» Instructions for the task
Where the data below shows a picture, leave that picture out and copy the rest exactly.

─── Stored data ───

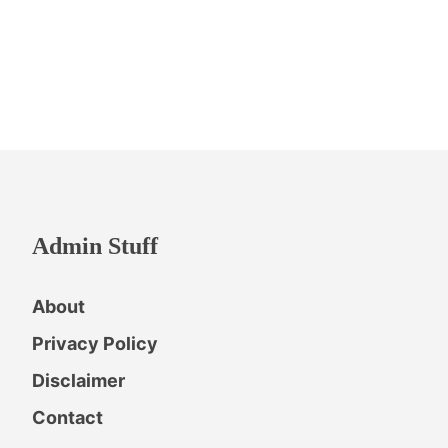
Admin Stuff
About
Privacy Policy
Disclaimer
Contact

───

» Task solution
Admin Stuff
About
Privacy Policy
Disclaimer
Contact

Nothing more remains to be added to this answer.